Los bastaixos fueron acogidos con cariño por todos cuantos esperaban rocas y, mientras los prohombres se dirigían hacia los funcionarios, los demás se mezclaron con la gente; hubo abrazos, apretones de manos, bromas y risas, y botijos de agua o vino que se alzaban sobre sus cabezas.

Arnau no podía dejar de observar el trabajo de los picapedreros o de los peones, que cargaban carros y muías seguidos siempre por algún funcionario que tomaba nota. Como en los mercados, la gente discutía o aguardaba impaciente su turno. -No te esperabas esto, ¿verdad?

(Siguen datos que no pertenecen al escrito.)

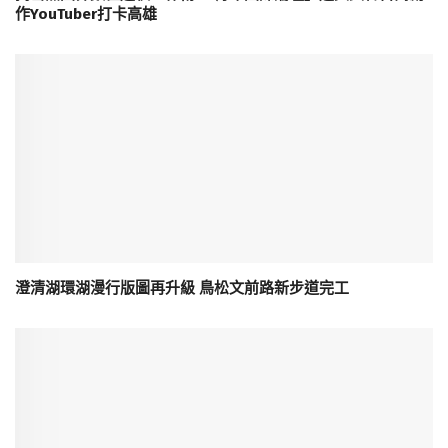
作YouTuber打卡高雄
澄清湖環湖漫行版圖再升級 鳥松文前路新步道完工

Arnau se volvió a tiempo de ver cómo Ramon devolvía un botijo, y negó con la cabeza.

– ¿Para quién es tanta piedra?

– ¡Huy! -contestó Ramon. Empezó a recitar-: para la catedral, para Santa María del Pi, para Santa Anna, para el monasterio de Pedralbes, para las atarazanas reales, para Santa Clara, para las murallas; todo se está construyendo o modificando, por no hablar de las nuevas casas de ricos y nobles.Ya nadie quiere madera o ladrillo de adobe. Piedra, sólo piedra.

– ¿Y toda la piedra la cede el rey?

Ramon soltó una carcajada.

– Sólo la de Santa María de la Mar; ésa sí que la ha cedido gratis… y supongo que la del monasterio de Pedralbes, que se construye por orden de la reina. Para el resto se cobra sus buenos dineros.